* **Information given**
/---

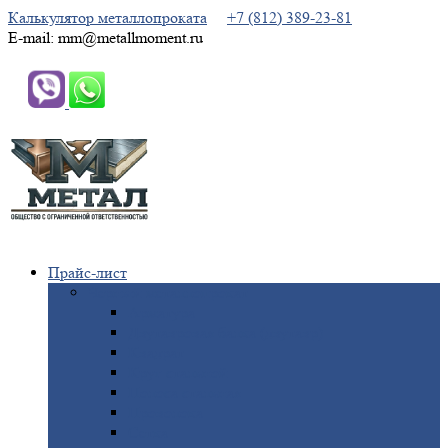
Калькулятор металлопроката
+7 (812) 389-23-81
E-mail: mm@metallmoment.ru
Прайс-лист
Черный
металлопрокат
Арматура
Двутавровая
балка (двутавр)
Квадрат
Круг
стальной
Полоса
стальная
Проволока
Сетка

\---

* **Task directions**
The answer must restate every entry word for word, with the pictures left out.

* **Expected answer**
Калькулятор металлопроката
+7 (812) 389-23-81
E-mail: mm@metallmoment.ru
Прайс-лист
Черный
металлопрокат
Арматура
Двутавровая
балка (двутавр)
Квадрат
Круг
стальной
Полоса
стальная
Проволока
Сетка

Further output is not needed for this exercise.